* EXERCISE INSTRUCTIONS: Please work out how many lines in the records below include the word "kopen", and reply with that number only.

[SOURCE MATERIAL Boundary: Start]

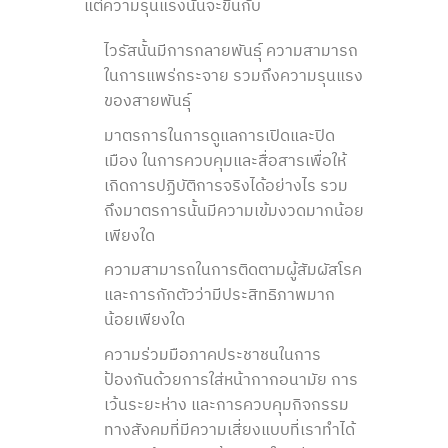
แต่ความรุนแรงนั้นจะขึ้นกับ
ไวรัสนั้นมีการกลายพันธุ์ ความสามารถ
ในการแพร่กระจาย รวมถึงความรุนแรง
ของสายพันธุ์
มาตรการในการดูแลการเปิดและปิด
เมือง ในการควบคุมและสื่อสารเพื่อให้
เกิดการปฏิบัติการจริงได้อย่างไร รวม
ถึงมาตรการนั้นมีความเข้มงวดมากน้อย
เพียงใด
ความสามารถในการติดตามผู้สัมผัสโรค
และการกักตัวว่ามีประสิทธิภาพมาก
น้อยเพียงใด
ความร่วมมือภาคประชาชนในการ
ป้องกันด้วยการใส่หน้ากากอนามัย การ
เว้นระยะห่าง และการควบคุมกิจกรรม
ทางสังคมที่มีความเสี่ยงแบบที่เราทำได้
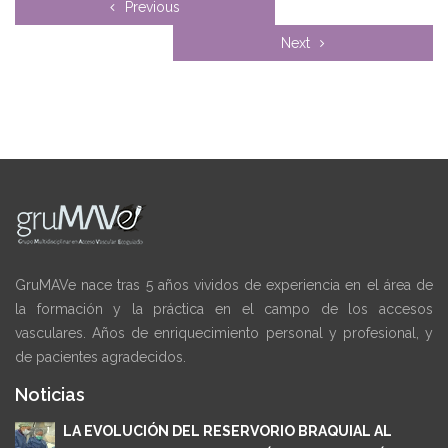
Previous
Next
GruMAVe nace tras 5 años vividos de experiencia en el área de
la formación y la práctica en el campo de los accesos
vasculares. Años de enriquecimiento personal y profesional, y
de pacientes agradecidos.
Noticias
LA EVOLUCIÓN DEL RESERVORIO BRAQUIAL AL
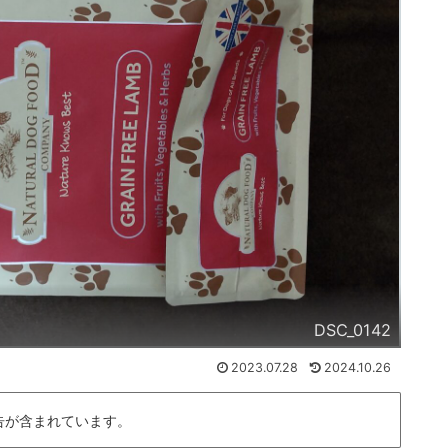
DSC_0142
2023.07.28
2024.10.26
告が含まれています。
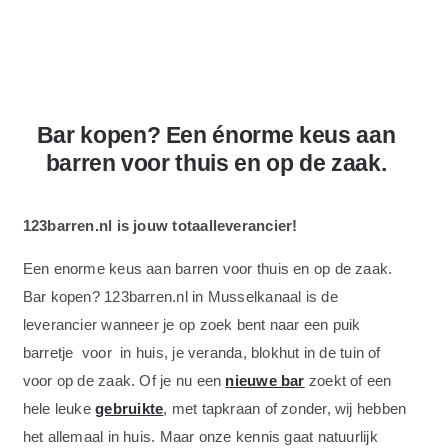
Bar kopen? Een
énorme keus
aan
barren voor thuis en op de zaak.
123barren.nl is jouw totaalleverancier!
Een enorme keus aan barren voor thuis en op de zaak.
Bar kopen? 123barren.nl in Musselkanaal is de
leverancier wanneer je op zoek bent naar een puik
barretje voor in huis, je veranda, blokhut in de tuin of
voor op de zaak. Of je nu een
nieuwe bar
zoekt of een
hele leuke
gebruikte
, met tapkraan of zonder, wij hebben
het allemaal in huis. Maar onze kennis gaat natuurlijk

[SOURCE MATERIAL Boundary: End]

* EXPECTED ANSWER: 2